1. Remove stem and caps. Sort and carefully wash the strawberries in a colander. (Do not soak in water, or the strawberries will lose flavor and nutrients. Do not add sugar.)
2. Let strawberries drain for 10 minutes. Dry gently and completely with a paper towel. (Wet strawberries will not freeze well.)
3. Place strawberries individually in a single layer on cookie sheets that have been lined with waxed paper (waxed side up). Put in freezer. After the strawberries are completely frozen (about 2 to 3 hours), place them into freezer containers or flexible freezer bags and return to freezer. (Remove air from bags to prevent freezer burn.)
Freezing tofu changes its texture from smooth to crumbly and chewier. Once frozen and then defrosted, tofu can be used in any vegetable recipe where a bit of protein is desired – simply crumble it into the dish in question toward the end of the cooking time; add a tablespoon or so of low sodium vegetable, chicken or beef broth if needed, heat through and enjoy.
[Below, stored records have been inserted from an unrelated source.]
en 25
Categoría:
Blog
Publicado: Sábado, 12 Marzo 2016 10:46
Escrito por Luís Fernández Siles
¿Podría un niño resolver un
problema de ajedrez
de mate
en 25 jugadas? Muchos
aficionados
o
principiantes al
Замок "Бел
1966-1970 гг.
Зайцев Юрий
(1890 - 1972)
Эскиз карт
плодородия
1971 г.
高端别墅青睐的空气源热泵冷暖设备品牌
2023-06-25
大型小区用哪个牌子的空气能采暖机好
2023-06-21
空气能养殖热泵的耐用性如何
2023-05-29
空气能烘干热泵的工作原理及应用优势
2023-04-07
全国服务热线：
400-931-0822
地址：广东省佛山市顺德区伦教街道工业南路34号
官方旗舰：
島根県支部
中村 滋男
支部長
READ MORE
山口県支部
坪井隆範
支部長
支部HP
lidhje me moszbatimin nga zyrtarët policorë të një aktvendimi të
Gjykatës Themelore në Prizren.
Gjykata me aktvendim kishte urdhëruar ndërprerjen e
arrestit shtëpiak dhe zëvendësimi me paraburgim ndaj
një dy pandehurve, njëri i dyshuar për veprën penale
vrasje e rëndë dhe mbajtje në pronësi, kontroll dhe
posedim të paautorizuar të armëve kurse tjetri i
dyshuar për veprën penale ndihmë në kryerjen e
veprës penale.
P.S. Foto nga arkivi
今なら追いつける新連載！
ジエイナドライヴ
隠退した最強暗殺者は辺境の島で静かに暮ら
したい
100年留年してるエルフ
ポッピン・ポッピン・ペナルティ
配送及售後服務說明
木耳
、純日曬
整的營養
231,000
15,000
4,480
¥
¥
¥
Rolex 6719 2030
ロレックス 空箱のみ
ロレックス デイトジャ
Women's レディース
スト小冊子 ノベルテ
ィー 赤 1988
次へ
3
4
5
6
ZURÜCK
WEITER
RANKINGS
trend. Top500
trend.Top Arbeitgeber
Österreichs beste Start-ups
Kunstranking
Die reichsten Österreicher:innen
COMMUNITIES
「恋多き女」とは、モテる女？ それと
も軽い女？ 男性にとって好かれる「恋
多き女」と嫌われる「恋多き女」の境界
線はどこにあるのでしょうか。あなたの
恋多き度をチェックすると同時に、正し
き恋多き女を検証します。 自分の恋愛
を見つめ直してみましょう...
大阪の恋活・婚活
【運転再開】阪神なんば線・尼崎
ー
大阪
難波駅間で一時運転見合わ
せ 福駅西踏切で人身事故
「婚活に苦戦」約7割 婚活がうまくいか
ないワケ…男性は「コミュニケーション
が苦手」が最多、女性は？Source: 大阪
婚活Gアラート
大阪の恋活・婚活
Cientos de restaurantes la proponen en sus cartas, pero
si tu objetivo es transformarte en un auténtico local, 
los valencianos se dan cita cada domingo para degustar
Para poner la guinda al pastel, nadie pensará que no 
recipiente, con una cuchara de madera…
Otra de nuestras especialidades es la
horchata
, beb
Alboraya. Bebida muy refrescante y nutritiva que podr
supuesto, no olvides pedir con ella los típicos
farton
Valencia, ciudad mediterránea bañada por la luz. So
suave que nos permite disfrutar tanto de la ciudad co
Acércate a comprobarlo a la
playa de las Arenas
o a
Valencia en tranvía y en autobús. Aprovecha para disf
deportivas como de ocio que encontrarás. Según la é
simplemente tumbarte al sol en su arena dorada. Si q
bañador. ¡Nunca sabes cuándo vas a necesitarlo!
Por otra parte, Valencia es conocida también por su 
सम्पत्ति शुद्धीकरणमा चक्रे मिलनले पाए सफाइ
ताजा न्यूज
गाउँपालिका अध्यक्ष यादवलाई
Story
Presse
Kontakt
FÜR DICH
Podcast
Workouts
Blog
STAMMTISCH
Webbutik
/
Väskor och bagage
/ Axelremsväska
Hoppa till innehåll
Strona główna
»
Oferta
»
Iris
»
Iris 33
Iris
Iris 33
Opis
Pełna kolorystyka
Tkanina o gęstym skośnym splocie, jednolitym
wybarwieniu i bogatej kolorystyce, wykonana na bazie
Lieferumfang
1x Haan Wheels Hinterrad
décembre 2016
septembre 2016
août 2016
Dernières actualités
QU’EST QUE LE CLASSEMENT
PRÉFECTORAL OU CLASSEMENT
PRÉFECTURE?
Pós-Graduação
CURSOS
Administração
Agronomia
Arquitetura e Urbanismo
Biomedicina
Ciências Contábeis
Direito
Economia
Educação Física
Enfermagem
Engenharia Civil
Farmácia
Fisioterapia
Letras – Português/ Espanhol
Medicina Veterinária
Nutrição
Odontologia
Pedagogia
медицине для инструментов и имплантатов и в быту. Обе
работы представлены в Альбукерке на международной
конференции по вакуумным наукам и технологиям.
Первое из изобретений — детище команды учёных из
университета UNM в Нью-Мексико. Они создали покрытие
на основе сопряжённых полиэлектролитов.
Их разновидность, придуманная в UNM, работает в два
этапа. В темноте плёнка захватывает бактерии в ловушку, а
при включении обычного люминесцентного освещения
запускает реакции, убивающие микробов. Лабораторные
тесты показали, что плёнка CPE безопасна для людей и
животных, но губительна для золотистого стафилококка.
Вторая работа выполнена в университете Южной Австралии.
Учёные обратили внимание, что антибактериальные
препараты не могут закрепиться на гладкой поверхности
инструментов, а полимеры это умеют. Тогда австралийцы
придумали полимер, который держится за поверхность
It can also be used as a sandwich ingredient in recipes such as Open Face Tofu Sandwich. Since frozen tofu is very bland in flavor, make sure the dish you add it to has been well spiced. Use extra firm or firm tofu when freezing.
First, purchase 1 package (14 to 16 ounce) extra firm or firm tofu. Then follow these instructions:
1. Remove tofu from its container, draining the liquid from the container without pressing the liquid out of the tofu itself.
2. Cut tofu chunk into 4 equal parts. This will give you 4 (3-1/2 to 4 oz.) servings.
3. Place tofu pieces into a freezer bag, making sure they are not touching each other. Place carefully into freezer, keeping pieces separated.
4. Before using, first defrost serving/servings on the counter for a few hours, or in the refrigerator overnight. (It can be microwaved for several minutes, but I prefer the counter or refrigerator. If microwaved, handle with care because it can be hot.)
5. Once defrosted, press liquid out of the tofu, making it firm, by wrapping it in a towel and gently pressing excess liquid out with either two plates, or with your hands. (Using several parts of the towel might be necessary to get the liquid out.) It is now ready to be added to a recipe of your choice.
Modify the Recipe
The recipes in this website are often old family recipes that have
been modified to please my taste buds as I have limited my sodium intake.
My recipes are a starting point for you to try finding substitutes
for salt in cooking, and can be modified to fit your tastes. Do you
adore garlic? Try adding more than called for in the recipe. Do you
like lime better than lemon juice? Try substituting lime juice. Once
you start thinking in terms of alternatives to salt, you can modify
your own family recipes. Your cooking options will become as broad
as your own recipe files and taste buds.